The bottom line is this: the Gillette video is sexist, demeaning, and an attack on men. And to steal a hashtag from the opposition, #yesallmen.

Before we get started, please watch the video, if you haven’t already. I’m going to refer to specific scenes and unless you’ve watched them, my comments won’t have the same effect.

Setting the tone.

“Bullying, metoo, toxic masculinity” The video opens with men staring into the mirror with what could be described as haunted looks in their eyes as voice overs announce a litany of attacks on men, followed by the announcer asking, “Is this the best a man can get?” Right from the start, the video defines men by the lowest behaviors imaginable. Sexual harassment and assault. Victimization. Sexism. Is there anybody anywhere who would say that these characteristics define men to the exclusion of all else? And that these actions define men as the best they can be?

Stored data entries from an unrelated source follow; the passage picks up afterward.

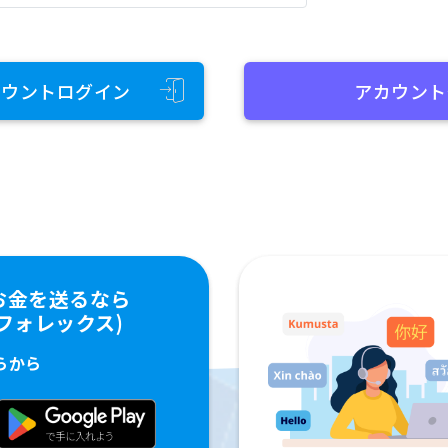
カウントログイン
アカウント
お金を送るなら
ペイフォレックス)
らから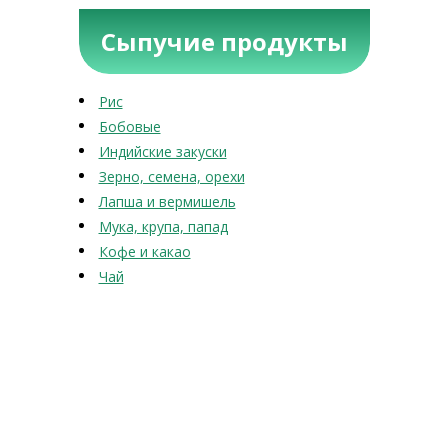
Сыпучие продукты
Рис
Бобовые
Индийские закуски
Зерно, семена, орехи
Лапша и вермишель
Мука, крупа, папад
Кофе и какао
Чай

Of course not. At least, nobody sane. But for the purpose of this commercial, we’ve just defined the basic nature of man as brutish, violent, and toxic.

And people don’t understand why men are reacting badly to this? This is how you start a discussion? Really? You’ve just announced that, up until this razor company decided to make a stand, that violence and oppression are the definitions of manhood. This is the standard for men. The best that could be hoped for. And that’s garbage. It’s a false assumption but it is the basis for everything that follows.

Doubling down.

Next, we get reinforcing images of the awfulness of the male sex, a group of boys chasing another boy, scared and running for his life. A young boy clinging to his mother while word balloons with pejoratives fill the screen. A cartoon of a woman primping and men whistling. Scene after scene culminating with a long line of men standing behind grills, chanting “Boys will be boys will be boys,” while two boys wrestle in the grass.

The message is clear. All the images that have been used apply to all men. This is the norm. Men suck.

If you think I’m being one side or overstating the case, I invite you to watch the video again. The words and images are inescapable. This is not an indictment of certain behaviors; this is an attack on all men, defining all of them by these behaviors. It is a caricature of men, promoting the “othering” of men, reducing to objects rather than people.

Watch the video and tell me I’m wrong. You can’t, not if you’re being honest.

We are saved!

Then the hopeful strains of violins swells as the voiceover announces “Then something changed” as news reports shift to the #metoo campaign. The screen fills with story after story and we see a group of men in a studio, shifting around and looking uncomfortable as the voice intones “and there will be no going back” while a woman in the audience smiles.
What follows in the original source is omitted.